The China Syndrome - totalitarian governments can just set their currency value by decree

China's central planners are simply taking advantage of America's kind ways, free enterprise system, and ridiculous trade policies.  They have dictated by government decree what the exchange rate will be between their currency (RMB or yuan) and the US dollar.  China has vastly undervalued their currency so they can sell to us, and we can not sell to them.  China is a communist, totalitarian government that strictly controls who, where, why, when, and the amount of all currency exchanges. 

For comparison, the euro and the US dollar has their value set by the international markets.  Both currencies are freely traded.  If the euro gets high, then traders sell the euro and buy the dollar which has the effect of lowering the value of the euro. The US sells goods to Europe, and Europe sells goods to the US.  Both benefit from the trade, and consumers on both sides of the ocean get a better variety of goods.

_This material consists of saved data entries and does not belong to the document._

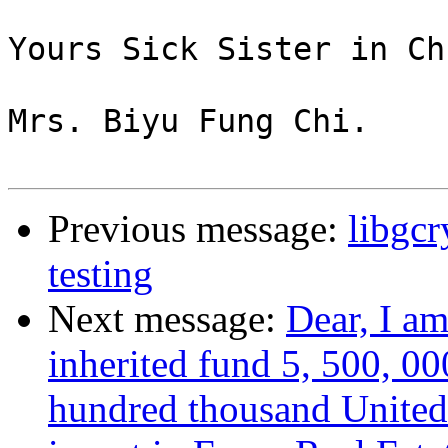
Yours Sick Sister in Ch
Mrs. Biyu Fung Chi.

Previous message:
libgc
testing
Next message:
Dear, I a
inherited fund 5, 500, 00
hundred thousand United 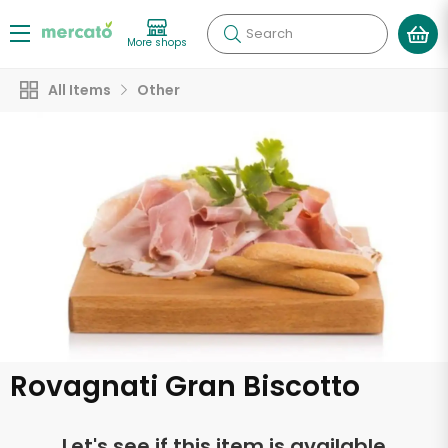
Search
More shops
All Items
Other
Rovagnati Gran Biscotto
Let's see if this item is available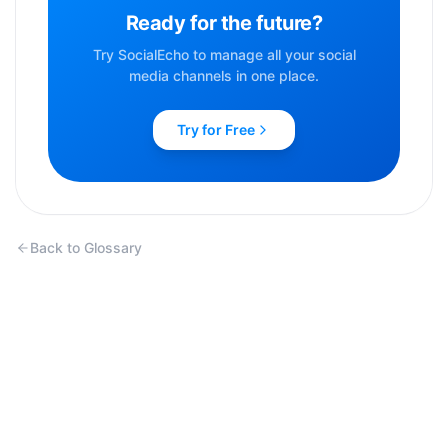
Ready for the future?
Try SocialEcho to manage all your social
media channels in one place.
Try for Free
Back to Glossary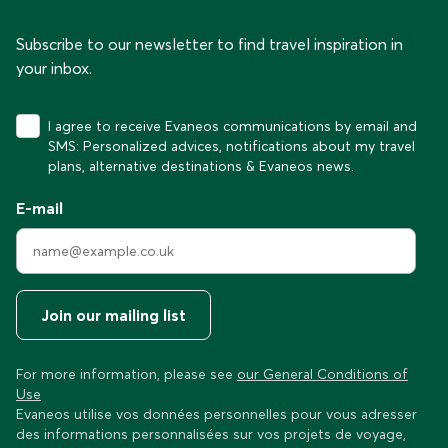
Subscribe to our newsletter to find travel inspiration in
your inbox.
I agree to receive Evaneos communications by email and
SMS: Personalized advices, notifications about my travel
plans, alternative destinations & Evaneos news.
E-mail
Join our mailing list
For more information, please see
our General Conditions of
Use
Evaneos utilise vos données personnelles pour vous adresser
des informations personnalisées sur vos projets de voyage,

What would happen if the euro was suddenly lowered to half value by government decree?  Lets say, for example, the euro and dollar are equal in value ($1 =  € 1), and all is fine.   Lets also say that Europe was communist, and the central planners lowered the value of their currency so $1 =  € 2.  All of a sudden a $1 widget made in the US and exported to Europe now costs € 2, which is too expensive since the locally made widget only costs € 1.  All of a sudden, a  € 1 widget made in Europe costs only $0.50 when purchased in the US, which is now a terrific value and is snapped up by American consumers since the locally made widgets costs $1.  In other words, in this fictitious scenario, Europe could sell to the US, but the US could not sell to Europe.

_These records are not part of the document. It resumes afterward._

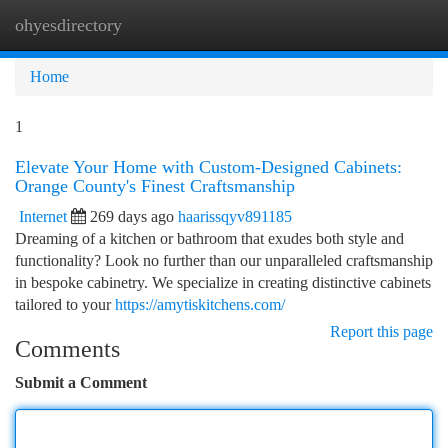
ohyesdirectory
Togg
navi
Home
1
Elevate Your Home with Custom-Designed Cabinets:
Orange County's Finest Craftsmanship
Internet
269 days ago
haarissqyv891185
Dreaming of a kitchen or bathroom that exudes both style and
functionality? Look no further than our unparalleled craftsmanship
in bespoke cabinetry. We specialize in creating distinctive cabinets
tailored to your
https://amytiskitchens.com/
Report this page
Comments
Submit a Comment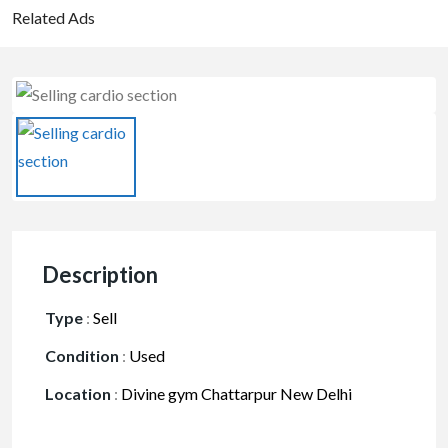
Related Ads
Description
Type
:
Sell
Condition
:
Used
Location
:
Divine gym Chattarpur New Delhi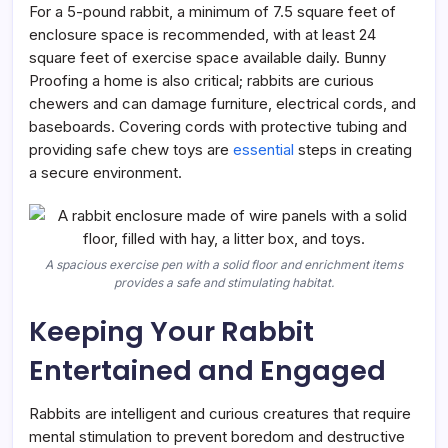
For a 5-pound rabbit, a minimum of 7.5 square feet of
enclosure space is recommended, with at least 24
square feet of exercise space available daily. Bunny
Proofing a home is also critical; rabbits are curious
chewers and can damage furniture, electrical cords, and
baseboards. Covering cords with protective tubing and
providing safe chew toys are
essential
steps in creating
a secure environment.
A spacious exercise pen with a solid floor and enrichment items
provides a safe and stimulating habitat.
Keeping Your Rabbit
Entertained and Engaged
Rabbits are intelligent and curious creatures that require
mental stimulation to prevent boredom and destructive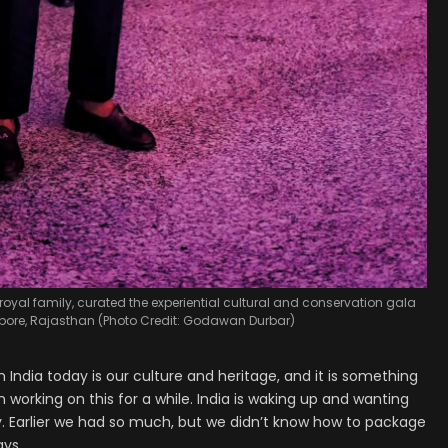
 royal family, curated the experiential cultural and conservation gala
ore, Rajasthan (Photo Credit: Godawan Durbar)
 India today is our culture and heritage, and it is something
orking on this for a while. India is waking up and wanting
y. Earlier we had so much, but we didn’t know how to package
ays.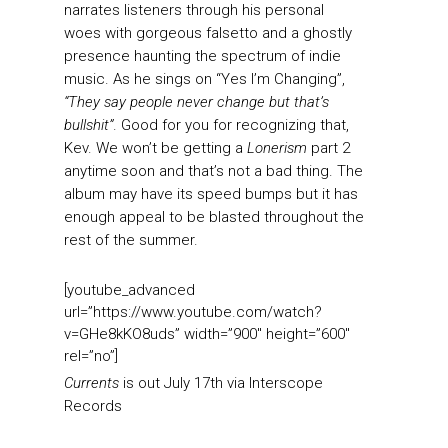
narrates listeners through his personal
woes with gorgeous falsetto and a ghostly
presence haunting the spectrum of indie
music. As he sings on “Yes I’m Changing”,
“They say people never change but that’s
bullshit”
. Good for you for recognizing that,
Kev. We won’t be getting a
Lonerism
part 2
anytime soon and that’s not a bad thing. The
album may have its speed bumps but it has
enough appeal to be blasted throughout the
rest of the summer.
[youtube_advanced
url=”https://www.youtube.com/watch?
v=GHe8kKO8uds” width=”900″ height=”600″
rel=”no”]
Currents
is out July 17th via Interscope
Records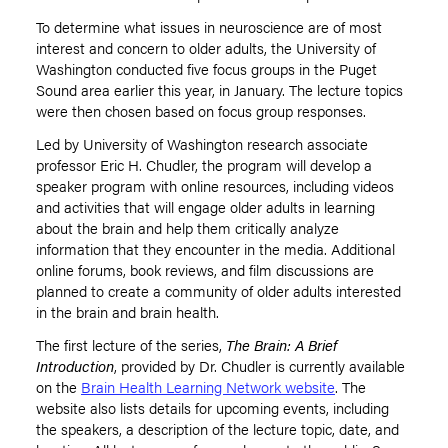
To determine what issues in neuroscience are of most
interest and concern to older adults, the University of
Washington conducted five focus groups in the Puget
Sound area earlier this year, in January. The lecture topics
were then chosen based on focus group responses.
Led by University of Washington research associate
professor Eric H. Chudler, the program will develop a
speaker program with online resources, including videos
and activities that will engage older adults in learning
about the brain and help them critically analyze
information that they encounter in the media. Additional
online forums, book reviews, and film discussions are
planned to create a community of older adults interested
in the brain and brain health.
The first lecture of the series,
The Brain: A Brief
Introduction
, provided by Dr. Chudler is currently available
on the
Brain Health Learning Network website
. The
website also lists details for upcoming events, including
the speakers, a description of the lecture topic, date, and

Why does the US government let the Chinese central planners take advantage of us?  China should try to increase their standard of living, but not at our expense.  Wealth is not a zero sum game.  Wealth can be gained without taking it from another country. 

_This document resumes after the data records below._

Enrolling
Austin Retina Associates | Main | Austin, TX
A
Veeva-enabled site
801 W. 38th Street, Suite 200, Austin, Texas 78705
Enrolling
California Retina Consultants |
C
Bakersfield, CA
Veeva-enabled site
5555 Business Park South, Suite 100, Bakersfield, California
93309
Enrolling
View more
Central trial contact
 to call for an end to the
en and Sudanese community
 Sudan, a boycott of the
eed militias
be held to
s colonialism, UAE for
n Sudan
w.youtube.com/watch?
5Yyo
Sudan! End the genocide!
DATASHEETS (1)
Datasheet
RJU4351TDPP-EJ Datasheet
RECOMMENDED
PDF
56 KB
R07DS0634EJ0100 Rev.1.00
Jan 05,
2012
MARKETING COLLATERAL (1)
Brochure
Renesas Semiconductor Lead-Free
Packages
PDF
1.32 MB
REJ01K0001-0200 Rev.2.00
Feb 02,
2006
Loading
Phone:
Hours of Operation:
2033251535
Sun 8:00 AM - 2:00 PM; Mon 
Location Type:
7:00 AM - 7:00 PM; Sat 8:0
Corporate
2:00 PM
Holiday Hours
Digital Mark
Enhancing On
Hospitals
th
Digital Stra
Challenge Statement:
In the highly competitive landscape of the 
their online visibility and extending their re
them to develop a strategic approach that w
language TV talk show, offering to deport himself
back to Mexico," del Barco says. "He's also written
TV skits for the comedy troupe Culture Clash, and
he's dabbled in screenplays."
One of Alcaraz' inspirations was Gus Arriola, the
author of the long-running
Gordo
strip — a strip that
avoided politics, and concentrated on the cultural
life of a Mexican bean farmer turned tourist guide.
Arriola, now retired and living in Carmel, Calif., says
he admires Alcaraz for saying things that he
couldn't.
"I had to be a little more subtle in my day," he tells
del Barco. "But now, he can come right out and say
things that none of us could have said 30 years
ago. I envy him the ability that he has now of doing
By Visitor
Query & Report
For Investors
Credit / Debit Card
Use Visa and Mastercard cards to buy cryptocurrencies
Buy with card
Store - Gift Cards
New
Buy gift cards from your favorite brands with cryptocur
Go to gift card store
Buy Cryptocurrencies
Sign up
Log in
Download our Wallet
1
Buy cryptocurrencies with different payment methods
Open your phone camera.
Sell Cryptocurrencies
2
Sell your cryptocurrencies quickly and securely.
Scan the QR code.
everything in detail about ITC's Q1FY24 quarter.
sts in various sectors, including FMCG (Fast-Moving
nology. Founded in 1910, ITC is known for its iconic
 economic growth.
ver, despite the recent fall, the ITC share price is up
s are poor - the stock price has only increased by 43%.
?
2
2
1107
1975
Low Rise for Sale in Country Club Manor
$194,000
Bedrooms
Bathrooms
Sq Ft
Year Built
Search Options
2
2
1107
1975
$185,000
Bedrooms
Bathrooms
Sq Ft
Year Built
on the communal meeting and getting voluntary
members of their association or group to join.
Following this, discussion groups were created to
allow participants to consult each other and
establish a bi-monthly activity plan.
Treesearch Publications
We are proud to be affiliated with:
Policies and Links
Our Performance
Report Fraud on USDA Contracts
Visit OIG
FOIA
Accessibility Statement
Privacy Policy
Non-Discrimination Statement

Our industry and manufacturing is closing at a record pace while China is building monster factories at a record pace.

                                                The Solution

The solution is obvious.  China has effectively placed at 100% tariff on imported goods from the United States and subsidized their exports by setting the value of their currency at half of what it should be by decree.  Our bargaining chip to lower their 100% tariff is to place a 100% tariff on Chinese imports until they value their currency fairly by allowing the yuan to trade on the world currency markets.  China would complain to the World Trade Organization (WTO), but who needs an organization that institutionalizes massive US trade deficits, guarantees the demise of American manufacturing and therefore puts our country on a path toward poverty?  The United States joined the WTO with a politician's signature, and the US can resign from the WTO with a politician's signature.